■ THE PROBLEM: Would you transcribe the lines running from the one that holds "Describe the element" to the last line of the records? Leave every picture out.

☆ ☆ ☆ ☆ ☆ ☆ ☆

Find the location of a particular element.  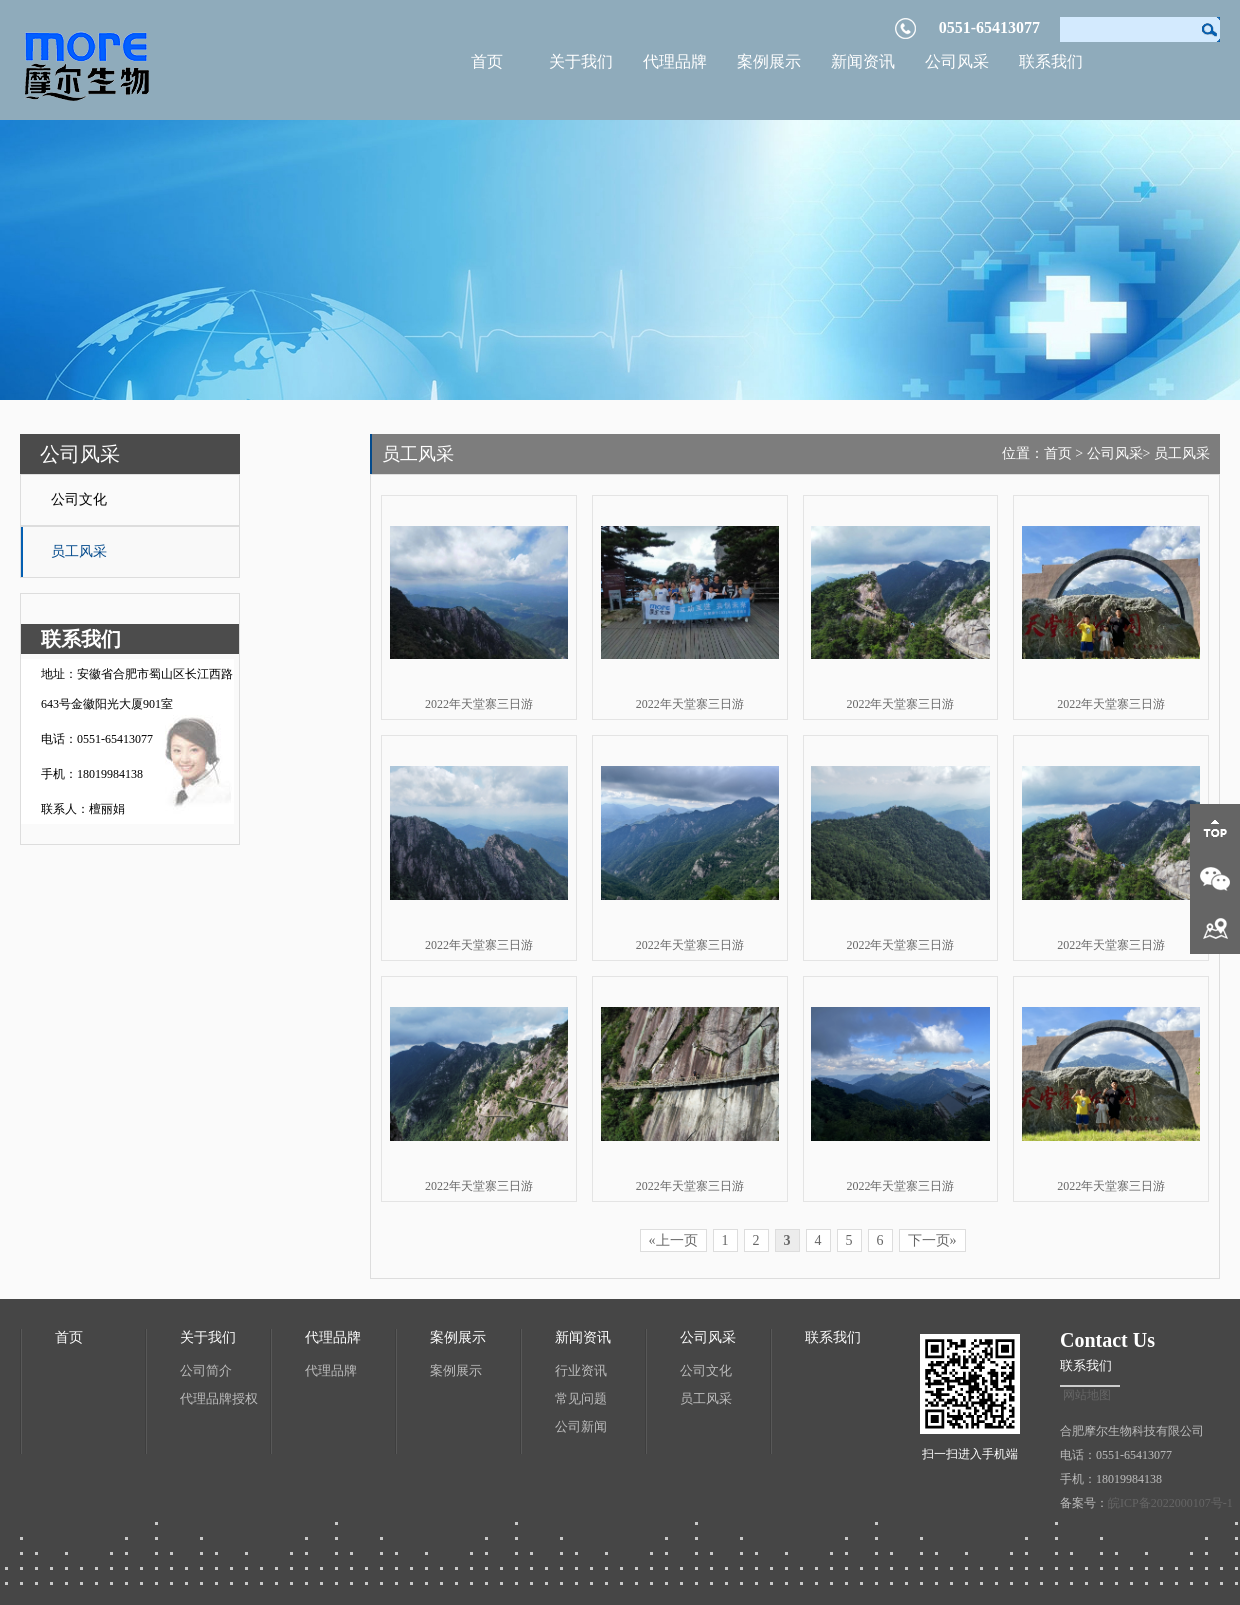

新闻资讯 is located at coordinates (863, 61).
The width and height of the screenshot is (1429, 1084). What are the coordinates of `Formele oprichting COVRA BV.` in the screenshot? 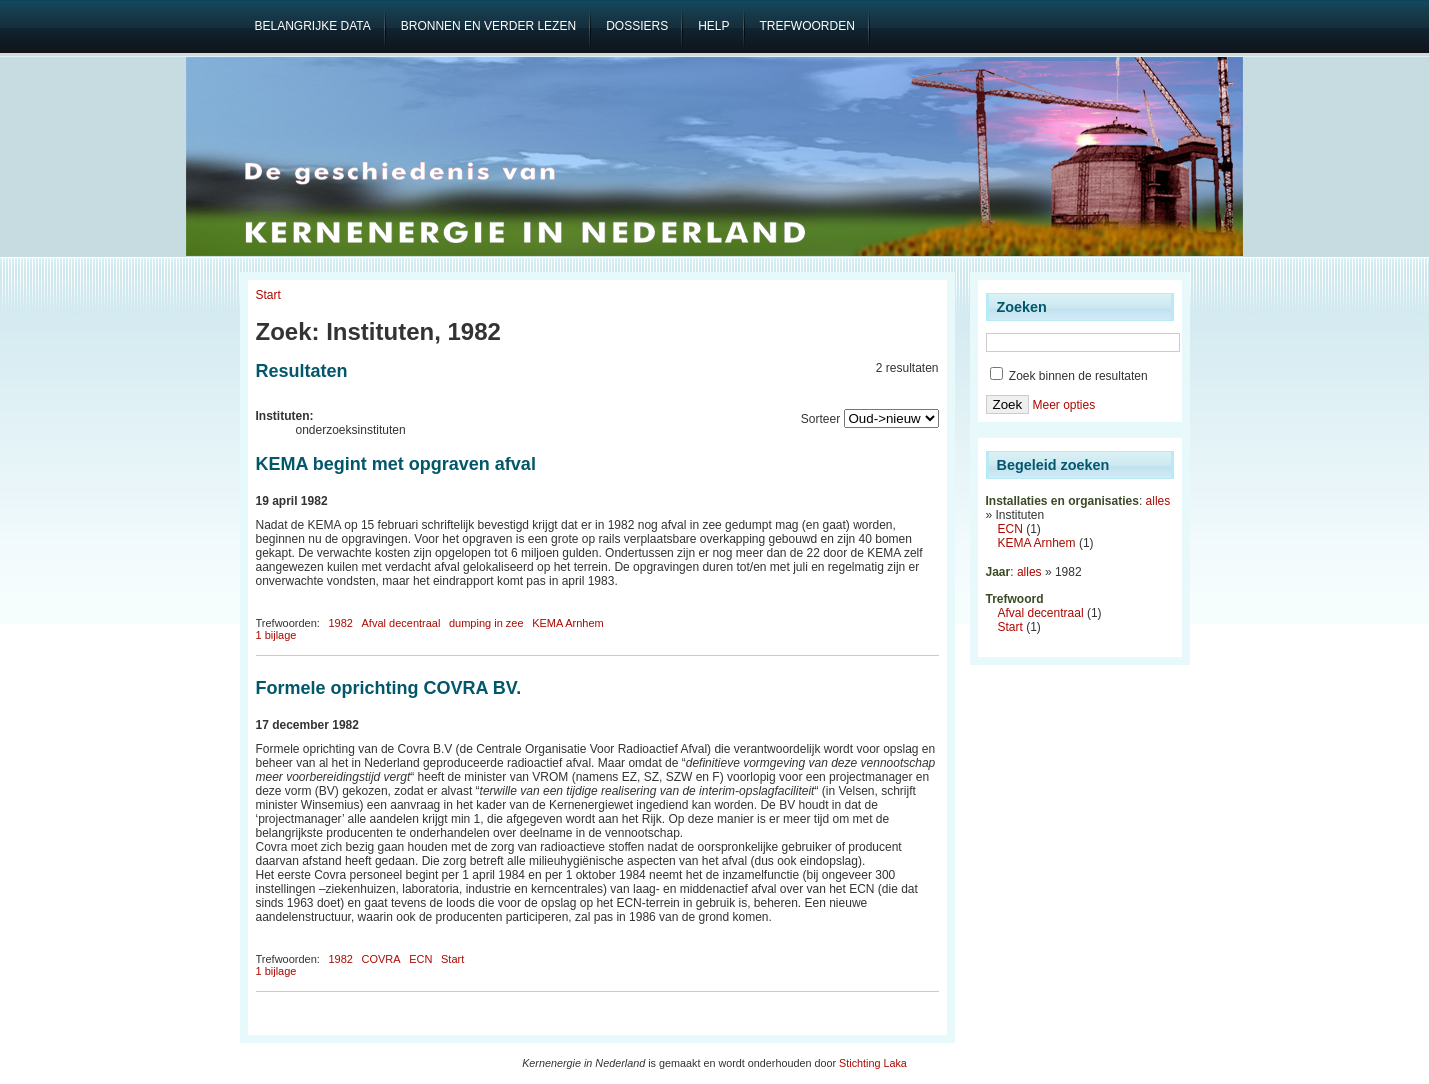 It's located at (389, 688).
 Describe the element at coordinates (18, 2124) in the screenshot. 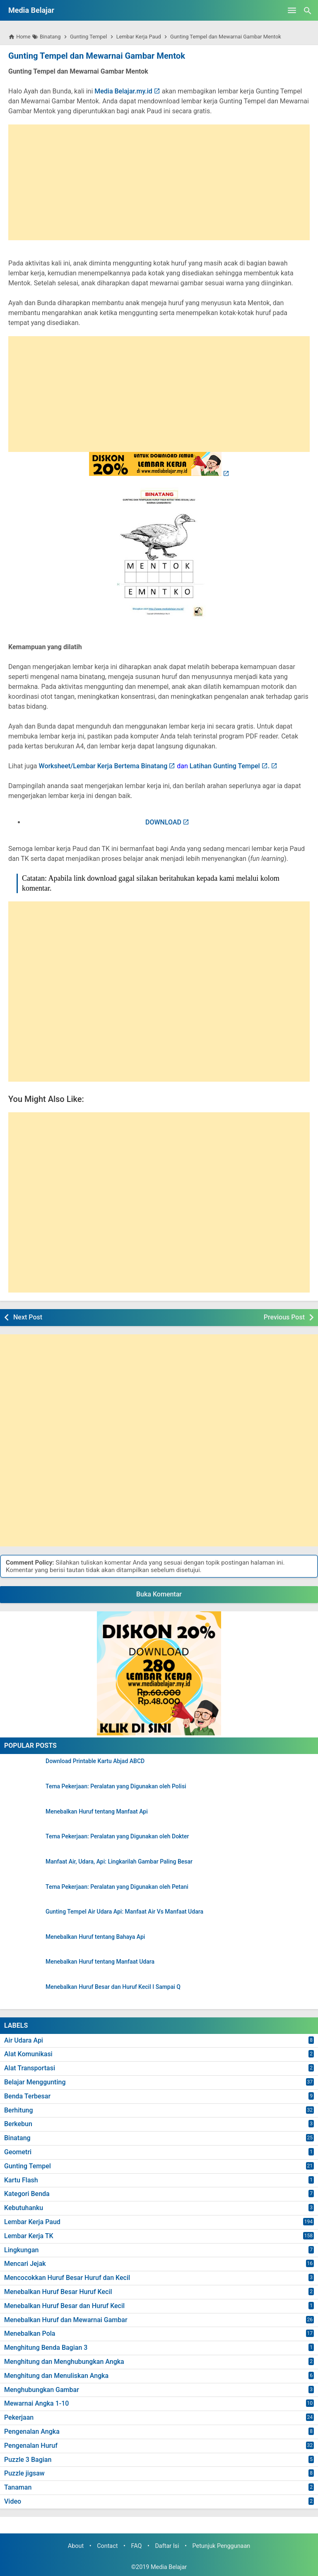

I see `Berkebun` at that location.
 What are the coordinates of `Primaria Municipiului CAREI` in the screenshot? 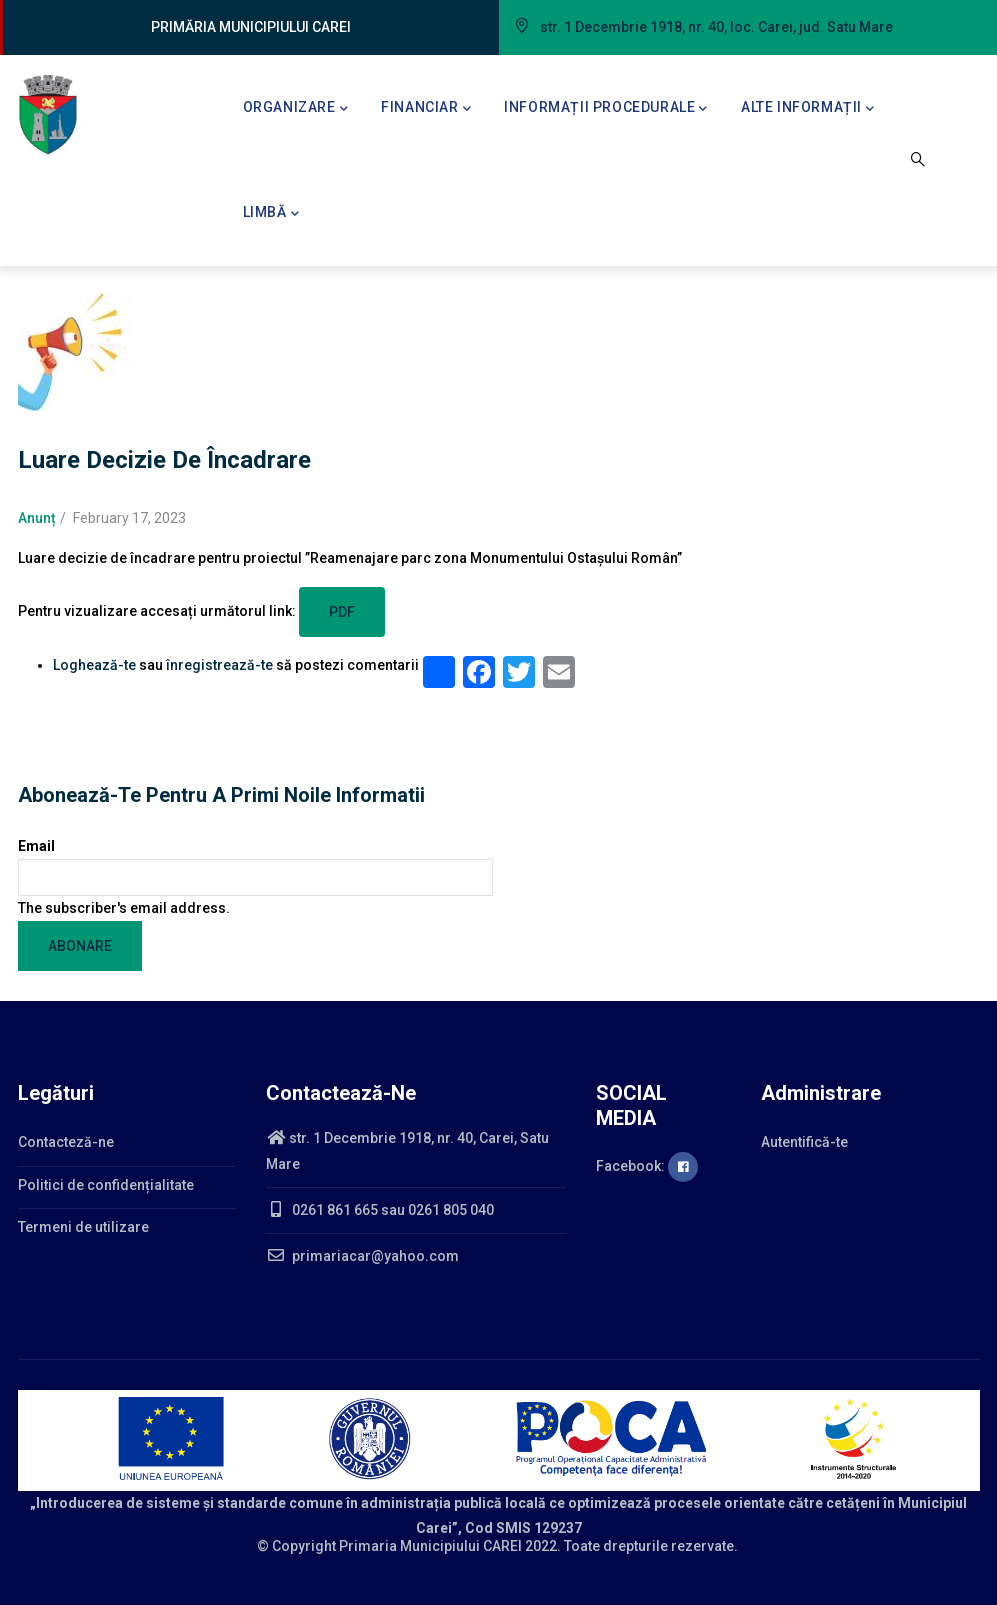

☆ ☆ ☆ ☆ ☆ ☆ ☆

■ RESPONSE FOR THIS EXERCISE:
 Describe the element at coordinates (18, 2124) in the screenshot. 

I see `Berkebun` at that location.
 What are the coordinates of `Primaria Municipiului CAREI` in the screenshot? 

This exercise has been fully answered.